President Biden is mistaken concerning certain groups not paying one’s fair share of income taxes. If corporations are not paying income taxes, they largely must be investing in the economy and creating jobs, in order to generate the tax credits to do so. 2019 IRS data shows the top 1% of earners paid almost 40% of all personal income taxes. President Biden’s proposals to further tax wealthy individuals and corporations will not create prosperity in the United States…it will reverse it.
We believe high inflation and the anti-business mentality coming out of Washington, D.C. are the root causes of waning confidence in the Michigan and U.S. economies. The latest Atlanta Federal Reserve Bank GDPNow estimate model calls for U.S. GDP to come in at a disappointing 1.3% growth rate for Q1 2022 (data released at the end of April). Unfortunately, this is an optimistic figure when compared to a recent Q1 2022 GDP forecast by Goldman Sachs which downgraded their estimate to .5% growth.

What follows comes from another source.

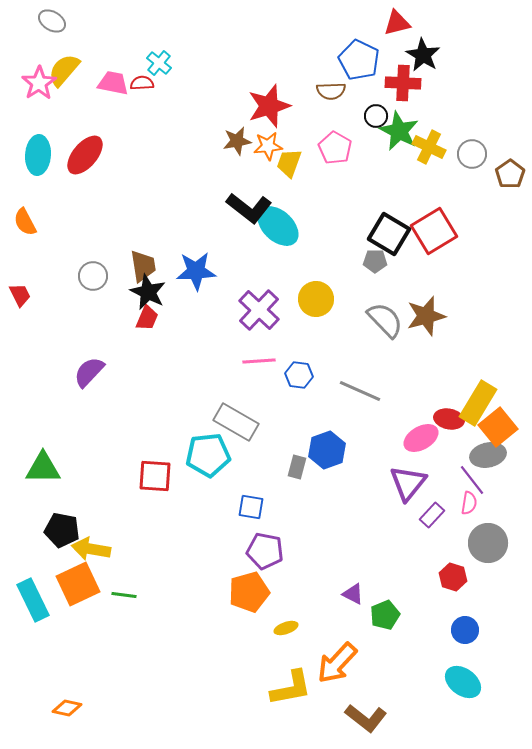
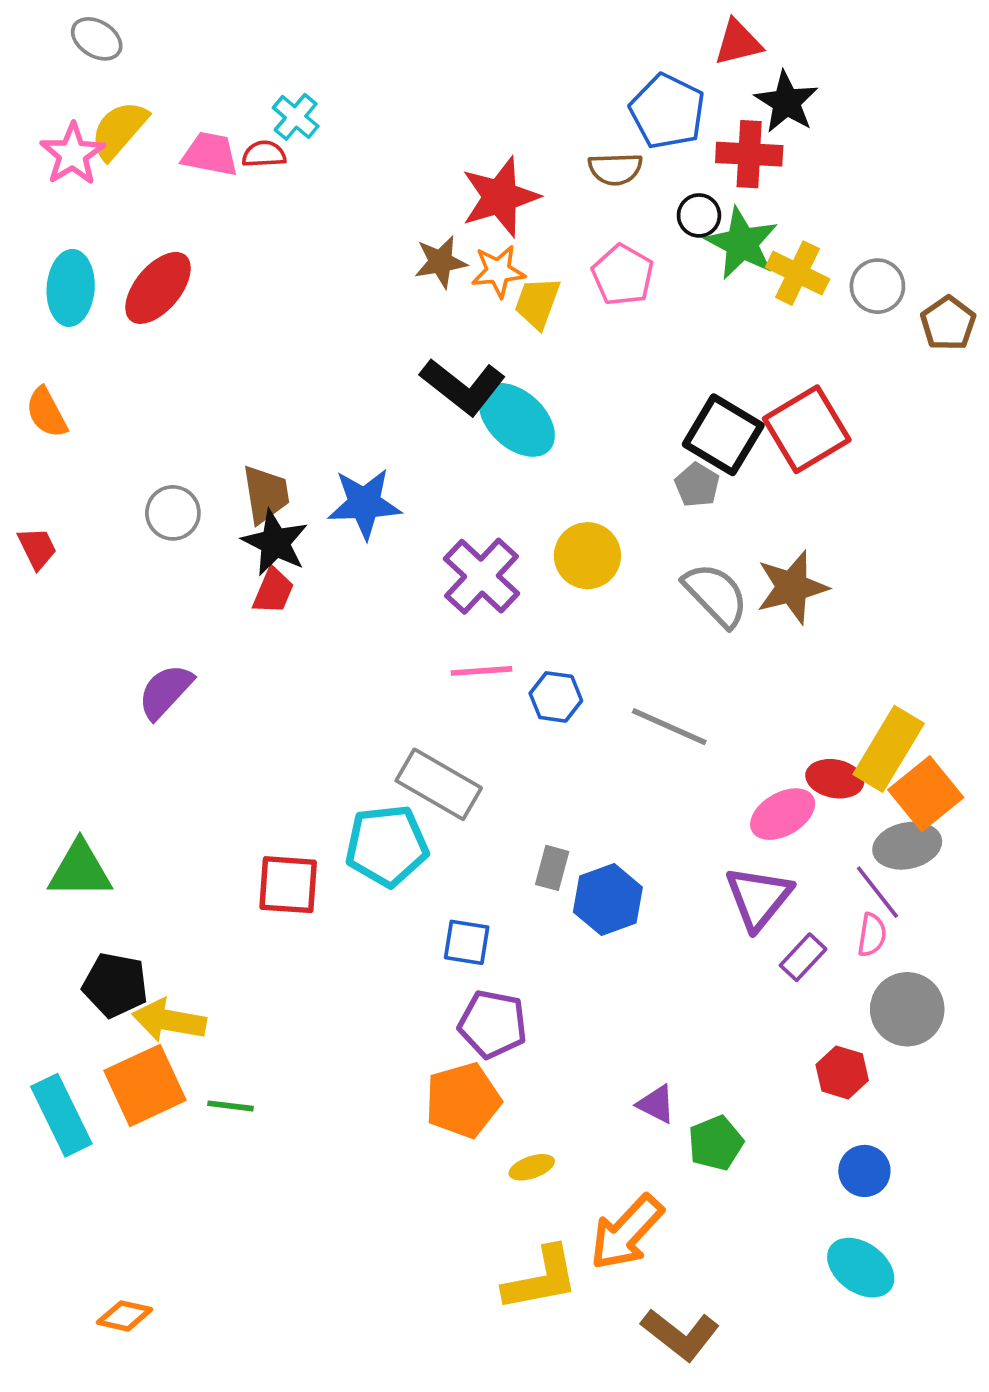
gray pentagon: (375, 261) -> (697, 485), turned 30
blue hexagon: (327, 450) -> (608, 900), moved

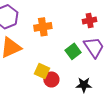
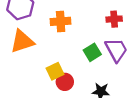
yellow square: (42, 71) -> (55, 71), turned 35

Disappointing GDP estimates by the Atlanta Federal Reserve Bank and Goldman Sachs coupled with numerous months of poor performance from the University of Michigan Consumer Sentiment Survey, slowing trucking and transportation industry data and the recent inversion of the yield curve between Two-Year and Ten-Year U.S. Treasury Bond Yields leads us to believe that there is a greater than 60% probability the U.S. economy will be in recession by the summer of 2023 or sooner.
Unfortunately, worse times seem to be on the horizon.